For someone seeking the help of a therapist, the worst nightmare is an old-school shrink, steeped in the antiquated theories and practices of psychoanalysis, who, week after week, sits there and nods, interjecting occasionally, but generally relying on the therapeutic value of the patient's act of talking itself. More modern, progressive behavioral approaches were intended to rectify this -- they introduced structure, goals and homework. The unfortunate truth, however, is that these approaches are only helpful with some problems (addiction, for example, or communication issues) but patently ineffectual for others (existential paralysis, dealing with a chronic illness of a loved one). Sure, any therapist regardless of approach can help gain some insight, but in the latter cases, the best advice they can generate are platitudes along the lines of "needing to make a leap of faith" and "focusing on the positive." But they offer no instruction on how to do it. A reasonably intellectually sophisticated patient doesn't need a psychologist for this -- reading Kierkegaard is sufficient, and a whole lot less expensive.

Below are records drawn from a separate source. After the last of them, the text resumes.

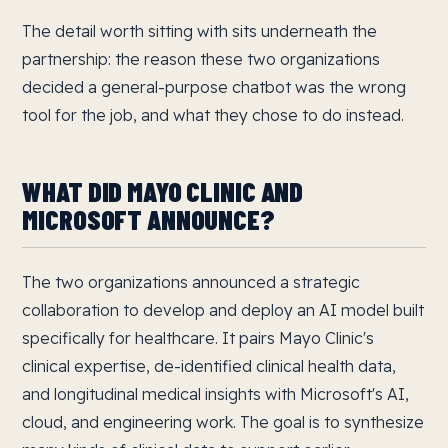
The detail worth sitting with sits underneath the
partnership: the reason these two organizations
decided a general-purpose chatbot was the wrong
tool for the job, and what they chose to do instead.
WHAT DID MAYO CLINIC AND
MICROSOFT ANNOUNCE?
The two organizations announced a strategic
collaboration to develop and deploy an AI model built
specifically for healthcare. It pairs Mayo Clinic's
clinical expertise, de-identified clinical health data,
and longitudinal medical insights with Microsoft's AI,
cloud, and engineering work. The goal is to synthesize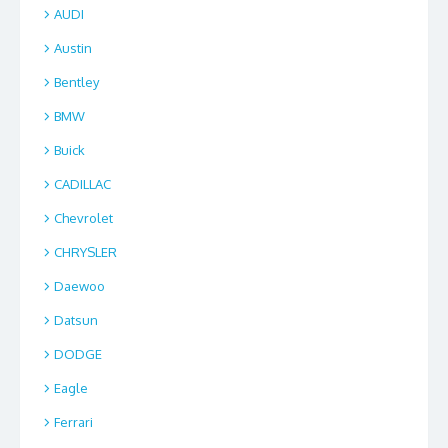
AUDI
Austin
Bentley
BMW
Buick
CADILLAC
Chevrolet
CHRYSLER
Daewoo
Datsun
DODGE
Eagle
Ferrari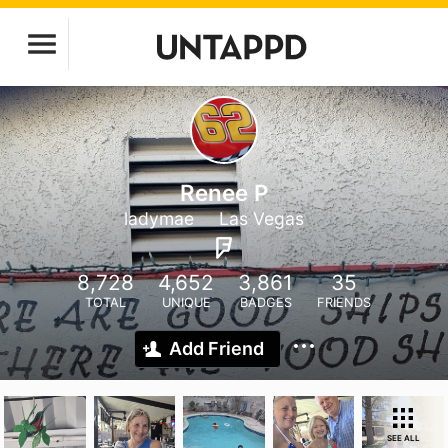
Renee P
ladymae
Las Vegas
8,728
4,652
3,861
35
TOTAL
UNIQUE
BADGES
FRIENDS
Add Friend
SEE ALL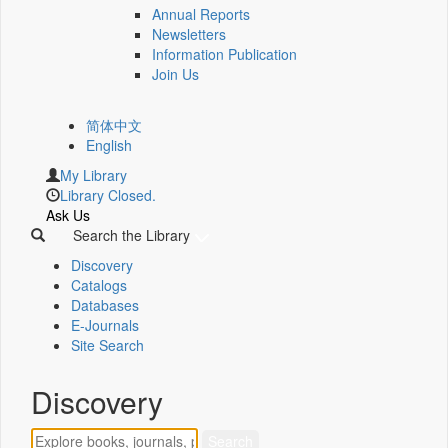
Annual Reports
Newsletters
Information Publication
Join Us
简体中文
English
My Library
Library Closed.
Ask Us
Search the Library
Discovery
Catalogs
Databases
E-Journals
Site Search
Discovery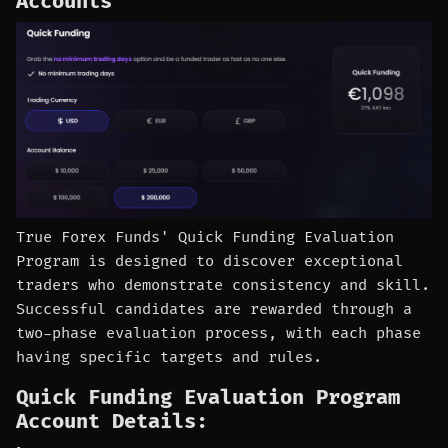
Accounts
True Forex Funds' Quick Funding Evaluation
Program is designed to discover exceptional
traders who demonstrate consistency and skill.
Successful candidates are rewarded through a
two-phase evaluation process, with each phase
having specific targets and rules.
Quick Funding Evaluation Program
Account Details: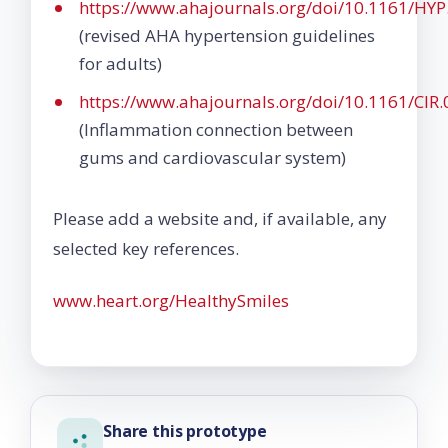
https://www.ahajournals.org/doi/10.1161/H
(revised AHA hypertension guidelines
for adults)
https://www.ahajournals.org/doi/10.1161/CI
(Inflammation connection between
gums and cardiovascular system)
Please add a website and, if available, any
selected key references.
www.heart.org/HealthySmiles
Share this prototype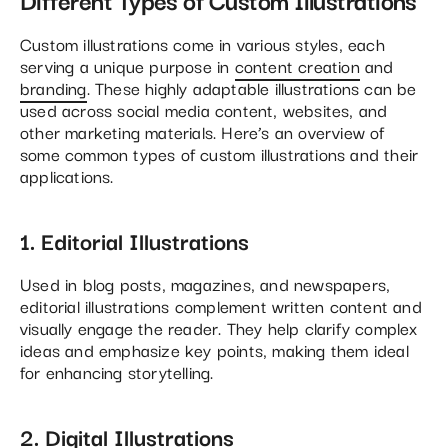
Custom illustrations come in various styles, each
serving a unique purpose in
content creation
and
branding
. These highly adaptable illustrations can be
used across social media content, websites, and
other marketing materials. Here’s an overview of
some common types of custom illustrations and their
applications.
1. Editorial Illustrations
Used in blog posts, magazines, and newspapers,
editorial illustrations complement written content and
visually engage the reader. They help clarify complex
ideas and emphasize key points, making them ideal
for enhancing storytelling.
2. Digital Illustrations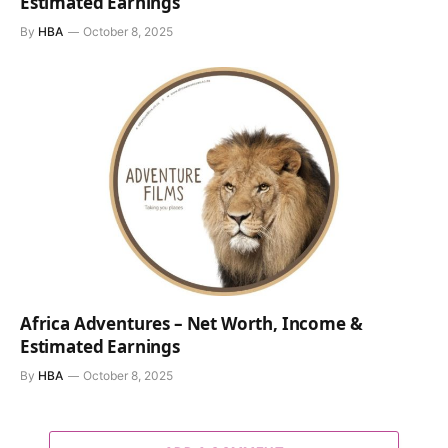
Estimated Earnings
By
HBA
October 8, 2025
Africa Adventures – Net Worth, Income &
Estimated Earnings
By
HBA
October 8, 2025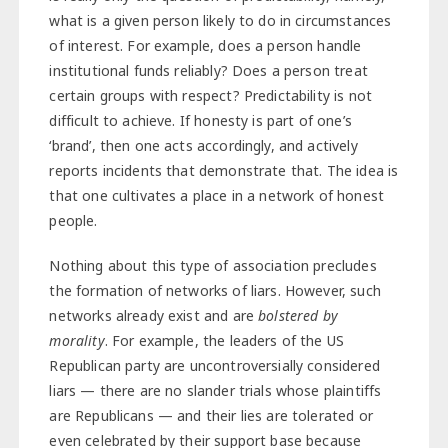
what is a given person likely to do in circumstances
of interest. For example, does a person handle
institutional funds reliably? Does a person treat
certain groups with respect? Predictability is not
difficult to achieve. If honesty is part of one’s
‘brand’, then one acts accordingly, and actively
reports incidents that demonstrate that. The idea is
that one cultivates a place in a network of honest
people.
Nothing about this type of association precludes
the formation of networks of liars. However, such
networks already exist and are
bolstered by
morality
. For example, the leaders of the US
Republican party are uncontroversially considered
liars — there are no slander trials whose plaintiffs
are Republicans — and their lies are tolerated or
even celebrated by their support base because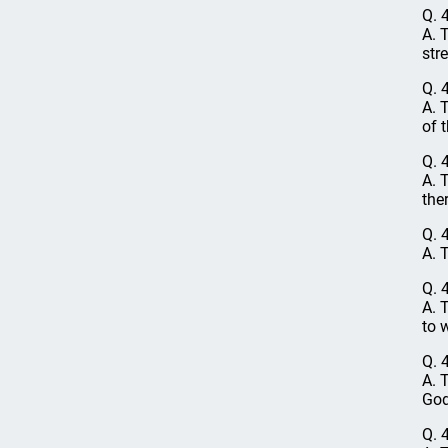
Q. 
A. 
str
Q. 
A. 
of 
Q. 
A. 
the
Q. 
A. 
Q. 
A. 
to 
Q. 
A. 
God
Q. 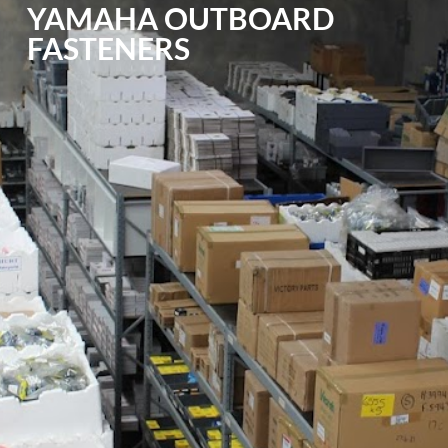
YAMAHA OUTBOARD
FASTENERS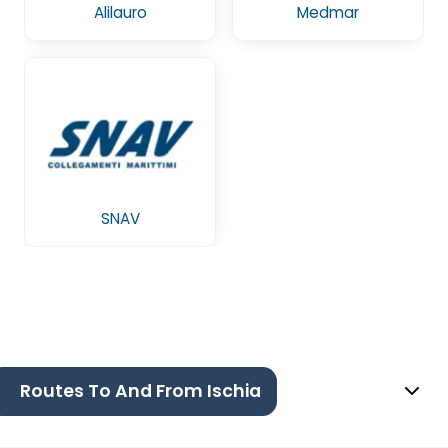
Alilauro
Medmar
SNAV
Routes To And From Ischia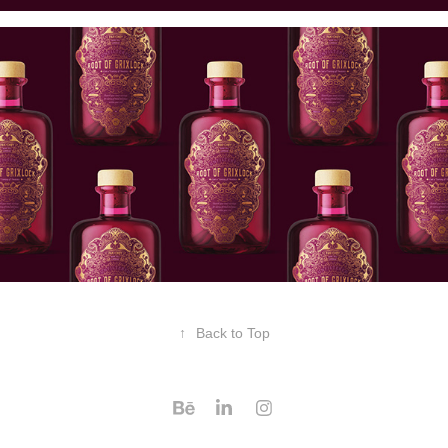
↑
Back to Top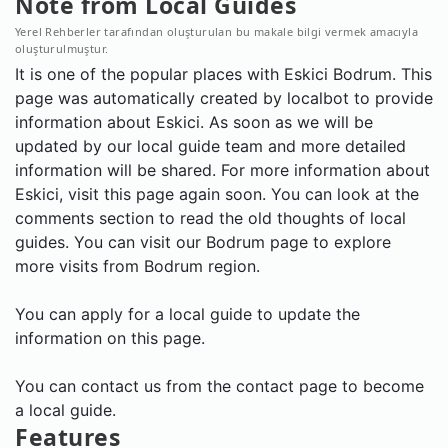
Note from Local Guides
Yerel Rehberler tarafından oluşturulan bu makale bilgi vermek amacıyla
oluşturulmuştur.
It is one of the popular places with Eskici Bodrum. This
page was automatically created by localbot to provide
information about Eskici. As soon as we will be
updated by our local guide team and more detailed
information will be shared. For more information about
Eskici, visit this page again soon. You can look at the
comments section to read the old thoughts of local
guides. You can visit our Bodrum page to explore
more visits from Bodrum region.
You can apply for a local guide to update the
information on this page.
You can contact us from the contact page to become
a local guide.
Features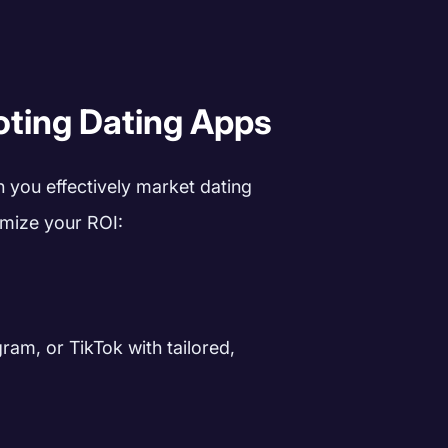
oting Dating Apps
n you effectively market dating
mize your ROI:
ram, or TikTok with tailored,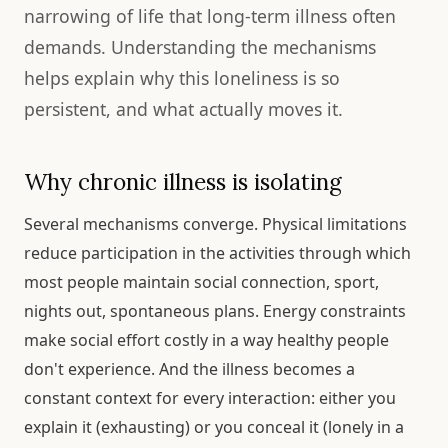
narrowing of life that long-term illness often
demands. Understanding the mechanisms
helps explain why this loneliness is so
persistent, and what actually moves it.
Why chronic illness is isolating
Several mechanisms converge. Physical limitations
reduce participation in the activities through which
most people maintain social connection, sport,
nights out, spontaneous plans. Energy constraints
make social effort costly in a way healthy people
don't experience. And the illness becomes a
constant context for every interaction: either you
explain it (exhausting) or you conceal it (lonely in a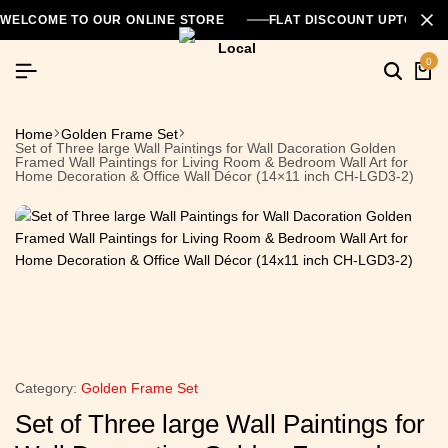
WELCOME TO OUR ONLINE STORE
FLAT DISCOUNT UPTO 26
0
Home
Golden Frame Set
Set of Three large Wall Paintings for Wall Dacoration Golden
Framed Wall Paintings for Living Room & Bedroom Wall Art for
Home Decoration & Office Wall Décor (14×11 inch CH-LGD3-2)
Category:
Golden Frame Set
Set of Three large Wall Paintings for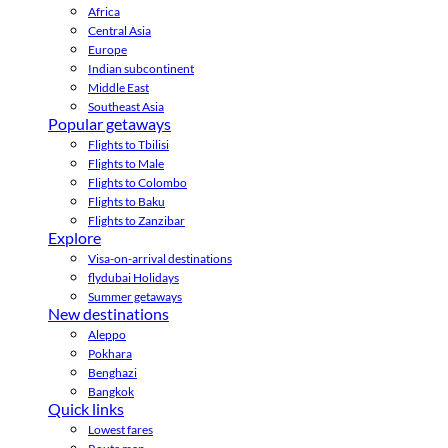
Africa
Central Asia
Europe
Indian subcontinent
Middle East
Southeast Asia
Popular getaways
Flights to Tbilisi
Flights to Male
Flights to Colombo
Flights to Baku
Flights to Zanzibar
Explore
Visa-on-arrival destinations
flydubai Holidays
Summer getaways
New destinations
Aleppo
Pokhara
Benghazi
Bangkok
Quick links
Lowest fares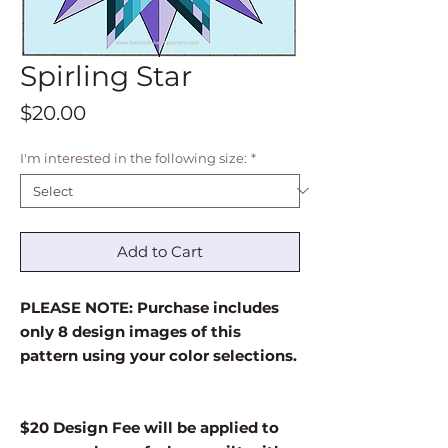
Spirling Star
Price
$20.00
I'm interested in the following size:
*
Add to Cart
PLEASE NOTE: Purchase includes
only 8 design images of this
pattern using your color selections.
$20 Design Fee will be applied to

Any therapist worth her salt, however, is a very good listener and empathizer -- she is professionally trained to be those things, in fact. So, paradoxically, though she is telling the patient to focus on the positive, the therapy session in fact becomes an excellent venue for the patient to focus on the negative instead, making it completely counter-productive.

Monday, October 1, 2007

Weekend Miscellany

A Fed Is in Da House
J.'s permanent job finally came through earlier in the week. It's the same job, but she is no longer a contractor. She is employed directly by the Federal Government now. Scary thought. Got a fat raise out of the deal, too, so she is pretty happy. I am happy for her, of course, and ecstatic about the fact that she will have real vacation now. I don't care about the cash so much. Friday night, I threw together a semi-celebratory meal of pan-seared salmon over roasted green beans with black olives and anchovies. Not my original recipe (Jamie Oliver's, actually, I'm a little embarassed to admit), so I'm not posting it here. Came out pretty well. Opened a bottle of Dyed in the Wool Pinot Noir from New Zealand. Good -- on the light side, but bigger than some pinots, bright, with fair amount of bite and decent fruit. I was worried about how it would take to the anchovies, but it didn't clash.

Why Me?
I got a group together to go to Crystal City Uncorked on Sunday -- a street festival focused on wine tasting and food samples from local restaurants. A few friends actually took me up on it -- something that does not happen very often. Of course, as my luck would have it, it was complete bust. The organizers appear to have seriously underestimated the turnout, and the lines to each of the booths were absolutely enormous. So much so that an organizers' representative was walking up and down the admission line telling people basically to have low expectations. So we bailed at the last minute, and ended up having some mid-afternoon tapas and wine at Jaleo instead. It worked out ok for the most part, but we had to sit inside despite the beautiful weather (seven people was apparently too many people for the patio), and C.S. and his girlfriend felt screwed over, I think, since they trekked down from Germantown for this, and got there late, so they couldn't participate in making the decision to bail on the festival. Why is it that the one time I plan a group event, it goes wrong?

Books
Finished Standage's A History of the World in Six Glasses. A quick and simple but very enjoyable read. The quotes of old advertising copy and 19th century medical opinions are priceless.